TASK →
From the records below, copy out exactly the lines from the one containing "Los 9 Papas" to the one containing "10 razones por las que digitalizar el archivo", both included. Add nothing else.
** SOURCE MATERIAL follows **
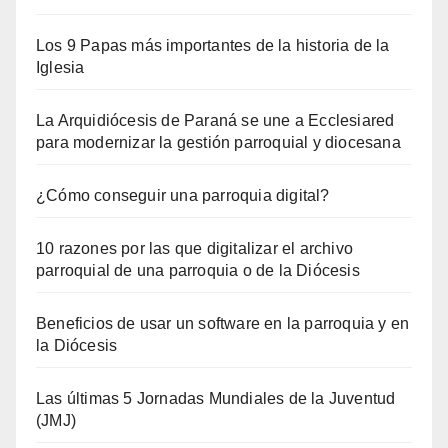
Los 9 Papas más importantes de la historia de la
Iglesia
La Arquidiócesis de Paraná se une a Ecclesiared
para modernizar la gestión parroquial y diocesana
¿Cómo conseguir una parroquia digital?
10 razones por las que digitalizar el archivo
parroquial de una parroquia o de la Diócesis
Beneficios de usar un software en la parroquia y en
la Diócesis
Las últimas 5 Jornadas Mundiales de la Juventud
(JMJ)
** End of SOURCE MATERIAL **
** SOURCE MATERIAL follows **
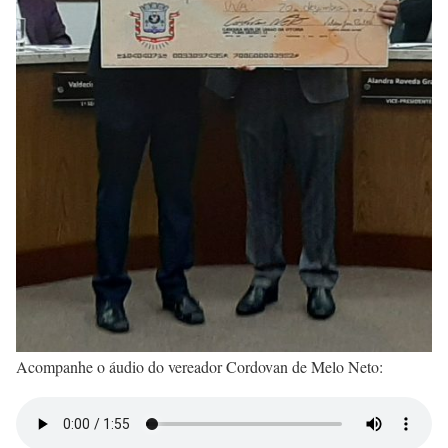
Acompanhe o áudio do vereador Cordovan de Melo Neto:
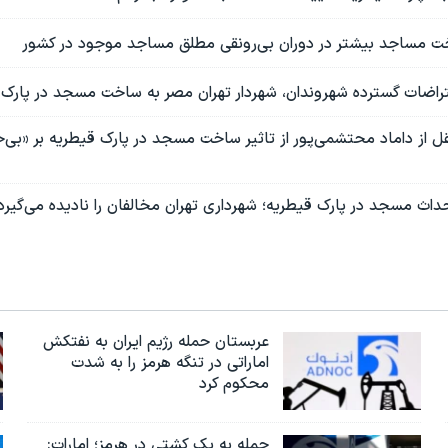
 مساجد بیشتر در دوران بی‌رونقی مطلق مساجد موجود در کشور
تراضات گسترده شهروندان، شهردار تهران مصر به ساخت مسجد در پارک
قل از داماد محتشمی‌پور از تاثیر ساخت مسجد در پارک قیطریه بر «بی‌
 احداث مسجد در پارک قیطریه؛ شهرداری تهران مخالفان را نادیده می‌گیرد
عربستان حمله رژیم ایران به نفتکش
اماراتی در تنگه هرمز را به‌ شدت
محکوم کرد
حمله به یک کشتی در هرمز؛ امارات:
** End of SOURCE MATERIAL **
RESPONSE AREA →
Los 9 Papas más importantes de la historia de la
Iglesia
La Arquidiócesis de Paraná se une a Ecclesiared
para modernizar la gestión parroquial y diocesana
¿Cómo conseguir una parroquia digital?
10 razones por las que digitalizar el archivo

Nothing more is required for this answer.